On December 1, 2020 the U.S. District Court for the Northern District of California set aside two regulations that had been issued by the Department of Labor (DOL) and the Department of Homeland Security (DHS), each of which significantly impacted H-1B visas.

As described in our prior alerts, these interim final rules issued by DHS and DOL narrowed the definition of “specialty occupation” for H-1B classification, and changed the way DOL calculates Prevailing Wages for both the H-1B, H-1B1 and E-3 Labor Condition Application (LCA) program and the PERM Labor Certification program, which had resulted in dramatically higher prevailing wages.

In Chamber of Commerce v. DHS, the District Court struck down these two rules and held that neither DOL nor DHS had a justification to rush the publication and implementation of these regulations without following the required notice and comment periods as required by the Administrative Procedures Act (APA). Finding that there was no rational relationship between the unemployment caused by the COVID-19 pandemic and the employment of H-1B workers, the court found that DHS did not demonstrate a “dire emergency” to justify bypassing the APA’s required notice and comment period.
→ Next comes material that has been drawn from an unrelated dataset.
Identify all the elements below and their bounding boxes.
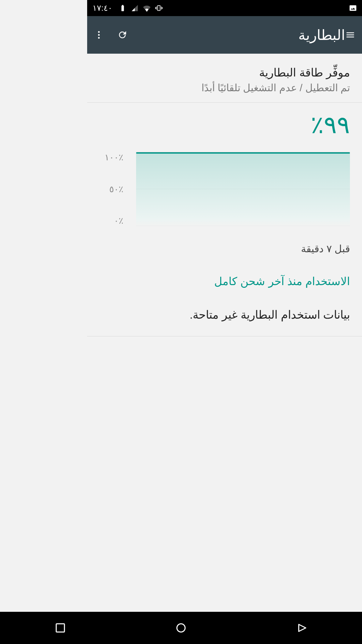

Similarly, the court struck down DOL’s immediate implementation of the new Prevailing Wages calculations, based on DOL’s violation of the notice and comment requirement. 

The decision sets aside the DHS rules and DOL rules, and reverts to the rules in place before October 8. This is welcome news for employers who sponsor foreign nationals for H-1B, H-1B1, and E-3 employment visas as well as PERM Labor Certification applications. The decision has an immediate impact on the processing of H-1B petitions and LCAs. At this time, we are awaiting DOL’s update to its wage data to revert to the agency’s pre-October 8, 2020 data.  USCIS will continue to adjudicate H-1B petitions according to the current regulatory standard, which has long been in effect. 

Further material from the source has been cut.